Jean-Louis Gassée on the idea that cars will be completely self-driving (“Level 5”):


In prior Monday Notes that discussed electric and autonomous cars, a subject of endless fascination, I evoked scenarios where SD cars can’t cope with circumstances that require human intervention. Today, I’ll offer the pedestrian crossing at the intersection of Hayes and Octavia in San Francisco:

Understandably, the Google Street View picture was taken in the early morning. Now, imagine the 1 pm Sunday scene with crowded sidewalks and sticky car traffic. In today’s world, pedestrians and drivers manage a peaceful if hiccuping coexistence. Through eye contact, nods, hand signals, and, yes, courteous restraint, pedestrians decide to sometimes forfeit their right-of-way and let a few cars come through.
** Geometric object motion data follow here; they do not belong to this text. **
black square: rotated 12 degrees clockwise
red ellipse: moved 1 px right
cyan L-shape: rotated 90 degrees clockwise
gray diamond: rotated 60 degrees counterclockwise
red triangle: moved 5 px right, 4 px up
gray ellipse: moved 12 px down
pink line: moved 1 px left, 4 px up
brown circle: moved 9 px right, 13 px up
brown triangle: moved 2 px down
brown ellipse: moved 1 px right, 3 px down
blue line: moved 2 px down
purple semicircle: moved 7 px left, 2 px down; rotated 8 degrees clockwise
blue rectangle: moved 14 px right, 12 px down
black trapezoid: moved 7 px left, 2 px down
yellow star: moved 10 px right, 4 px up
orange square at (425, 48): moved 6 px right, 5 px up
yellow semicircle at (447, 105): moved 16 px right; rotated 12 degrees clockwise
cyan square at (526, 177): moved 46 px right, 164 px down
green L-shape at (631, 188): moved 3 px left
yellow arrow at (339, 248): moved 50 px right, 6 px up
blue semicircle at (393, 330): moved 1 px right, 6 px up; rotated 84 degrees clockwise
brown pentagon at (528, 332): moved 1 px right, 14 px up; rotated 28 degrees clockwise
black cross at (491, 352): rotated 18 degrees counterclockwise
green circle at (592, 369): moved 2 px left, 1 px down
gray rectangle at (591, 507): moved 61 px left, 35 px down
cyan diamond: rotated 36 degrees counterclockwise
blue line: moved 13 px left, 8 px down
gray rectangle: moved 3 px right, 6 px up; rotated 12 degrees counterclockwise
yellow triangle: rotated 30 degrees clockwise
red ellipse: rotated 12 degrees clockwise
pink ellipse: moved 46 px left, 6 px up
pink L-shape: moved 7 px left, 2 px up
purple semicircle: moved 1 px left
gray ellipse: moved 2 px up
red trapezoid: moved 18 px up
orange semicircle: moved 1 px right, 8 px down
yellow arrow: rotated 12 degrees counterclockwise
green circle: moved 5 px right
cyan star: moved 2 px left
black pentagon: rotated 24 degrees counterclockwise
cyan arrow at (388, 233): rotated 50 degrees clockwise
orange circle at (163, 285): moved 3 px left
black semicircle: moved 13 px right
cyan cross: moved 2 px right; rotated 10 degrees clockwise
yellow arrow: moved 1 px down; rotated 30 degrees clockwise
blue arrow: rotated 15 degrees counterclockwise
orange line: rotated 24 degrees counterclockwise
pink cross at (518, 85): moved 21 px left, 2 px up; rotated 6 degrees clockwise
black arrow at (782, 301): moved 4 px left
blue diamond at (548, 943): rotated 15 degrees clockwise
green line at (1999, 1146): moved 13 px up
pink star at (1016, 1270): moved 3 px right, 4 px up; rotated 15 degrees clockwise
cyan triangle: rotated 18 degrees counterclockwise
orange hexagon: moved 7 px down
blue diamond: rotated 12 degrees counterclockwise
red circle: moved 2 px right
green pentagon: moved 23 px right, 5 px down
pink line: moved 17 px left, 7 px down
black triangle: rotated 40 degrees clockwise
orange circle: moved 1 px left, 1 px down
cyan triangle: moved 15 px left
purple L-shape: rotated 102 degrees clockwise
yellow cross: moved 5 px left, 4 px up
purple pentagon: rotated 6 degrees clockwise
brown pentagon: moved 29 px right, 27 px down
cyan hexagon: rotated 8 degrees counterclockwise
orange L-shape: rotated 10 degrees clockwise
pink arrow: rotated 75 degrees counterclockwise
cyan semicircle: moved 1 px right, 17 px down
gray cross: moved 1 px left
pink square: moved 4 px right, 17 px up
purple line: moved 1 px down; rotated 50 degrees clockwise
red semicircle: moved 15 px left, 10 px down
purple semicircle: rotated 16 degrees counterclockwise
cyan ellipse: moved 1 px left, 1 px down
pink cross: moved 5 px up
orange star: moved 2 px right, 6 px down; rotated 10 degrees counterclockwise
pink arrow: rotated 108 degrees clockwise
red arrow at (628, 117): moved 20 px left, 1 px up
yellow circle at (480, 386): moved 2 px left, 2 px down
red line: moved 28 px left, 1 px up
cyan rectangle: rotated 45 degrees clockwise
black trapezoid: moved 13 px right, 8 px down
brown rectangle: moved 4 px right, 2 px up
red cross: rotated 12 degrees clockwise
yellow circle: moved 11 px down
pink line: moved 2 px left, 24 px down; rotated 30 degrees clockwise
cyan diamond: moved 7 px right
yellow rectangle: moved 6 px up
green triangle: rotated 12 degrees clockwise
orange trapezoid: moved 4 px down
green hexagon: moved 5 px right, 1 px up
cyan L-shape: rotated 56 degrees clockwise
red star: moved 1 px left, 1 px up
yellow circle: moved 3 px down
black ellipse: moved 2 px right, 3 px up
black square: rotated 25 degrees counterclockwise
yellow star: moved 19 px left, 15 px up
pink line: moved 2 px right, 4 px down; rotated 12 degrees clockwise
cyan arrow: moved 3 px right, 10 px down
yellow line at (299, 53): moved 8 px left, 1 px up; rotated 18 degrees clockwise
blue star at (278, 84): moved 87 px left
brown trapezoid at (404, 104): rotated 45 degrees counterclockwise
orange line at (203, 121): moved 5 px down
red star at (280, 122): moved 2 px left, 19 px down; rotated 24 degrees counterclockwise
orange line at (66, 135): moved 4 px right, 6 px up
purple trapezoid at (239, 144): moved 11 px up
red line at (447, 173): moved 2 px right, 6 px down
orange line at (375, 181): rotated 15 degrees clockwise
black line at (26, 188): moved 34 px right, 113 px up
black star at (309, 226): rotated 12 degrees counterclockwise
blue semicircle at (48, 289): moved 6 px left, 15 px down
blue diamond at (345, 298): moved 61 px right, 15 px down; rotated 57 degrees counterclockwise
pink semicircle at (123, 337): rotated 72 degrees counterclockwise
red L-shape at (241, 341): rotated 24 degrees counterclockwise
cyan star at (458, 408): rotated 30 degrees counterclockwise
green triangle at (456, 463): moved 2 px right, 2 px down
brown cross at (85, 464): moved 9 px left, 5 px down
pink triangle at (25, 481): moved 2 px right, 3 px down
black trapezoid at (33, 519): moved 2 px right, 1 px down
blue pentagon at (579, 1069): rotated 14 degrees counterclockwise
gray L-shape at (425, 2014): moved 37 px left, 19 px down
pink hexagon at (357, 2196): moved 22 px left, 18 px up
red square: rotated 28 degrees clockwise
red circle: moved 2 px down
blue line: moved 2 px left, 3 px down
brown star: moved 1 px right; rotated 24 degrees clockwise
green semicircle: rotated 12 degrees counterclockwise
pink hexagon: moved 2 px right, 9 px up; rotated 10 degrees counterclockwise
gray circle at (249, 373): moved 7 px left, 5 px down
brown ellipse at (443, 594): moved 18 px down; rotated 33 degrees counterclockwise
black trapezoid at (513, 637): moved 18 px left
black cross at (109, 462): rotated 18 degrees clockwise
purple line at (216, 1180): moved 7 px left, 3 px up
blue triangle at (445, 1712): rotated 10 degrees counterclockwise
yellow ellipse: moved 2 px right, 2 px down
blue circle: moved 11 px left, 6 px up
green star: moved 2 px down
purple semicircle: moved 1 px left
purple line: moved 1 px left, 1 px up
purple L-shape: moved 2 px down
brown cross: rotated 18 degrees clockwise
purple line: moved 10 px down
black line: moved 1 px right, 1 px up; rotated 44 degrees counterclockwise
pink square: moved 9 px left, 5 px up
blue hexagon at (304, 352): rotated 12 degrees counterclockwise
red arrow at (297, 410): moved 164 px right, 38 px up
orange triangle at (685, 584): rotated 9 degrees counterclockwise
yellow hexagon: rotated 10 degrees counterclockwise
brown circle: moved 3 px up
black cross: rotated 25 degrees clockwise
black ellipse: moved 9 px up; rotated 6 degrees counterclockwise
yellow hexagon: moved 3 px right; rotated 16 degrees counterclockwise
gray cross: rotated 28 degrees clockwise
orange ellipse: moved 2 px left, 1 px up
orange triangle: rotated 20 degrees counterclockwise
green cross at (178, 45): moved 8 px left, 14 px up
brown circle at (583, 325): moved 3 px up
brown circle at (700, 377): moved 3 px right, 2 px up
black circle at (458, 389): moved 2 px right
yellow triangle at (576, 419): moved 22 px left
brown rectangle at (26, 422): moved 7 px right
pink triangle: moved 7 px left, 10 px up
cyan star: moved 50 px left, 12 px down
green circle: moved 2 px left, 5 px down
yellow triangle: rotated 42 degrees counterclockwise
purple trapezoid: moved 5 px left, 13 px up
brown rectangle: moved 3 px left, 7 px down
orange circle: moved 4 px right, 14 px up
On the whole, drivers are equally patient and polite (an unceasing subject of amazement for Parisians walking the streets of San Francisco).

Can we “algorithmicize” eye contact and stuttering restraint? Can an SD car acknowledge a pedestrian’s nod, or negotiate “turning rights” with a conventional vehicle?

No, we can’t. And we don’t appear to have a path to overcome such “mundane” challenges.
But you don’t have to believe me, or think I’m not “with it”. We can listen to Chris Urmson, Google’s Director of Self-Driving Cars from 2013 to late 2016 (he had joined the team in 2009). In a SXSW talk in early 2016, Urmson gives a sobering yet helpful vision of the project’s future, summarized by Lee Gomes in an IEEE Spectrum article [as always, edits and emphasis mine]:


“Not only might it take much longer to arrive than the company has ever indicated — as long as 30 years, said Urmson — but the early commercial versions might well be limited to certain geographies and weather conditions. Self-driving cars are much easier to engineer for sunny weather and wide-open roads, and Urmson suggested the cars might be sold for those markets first.”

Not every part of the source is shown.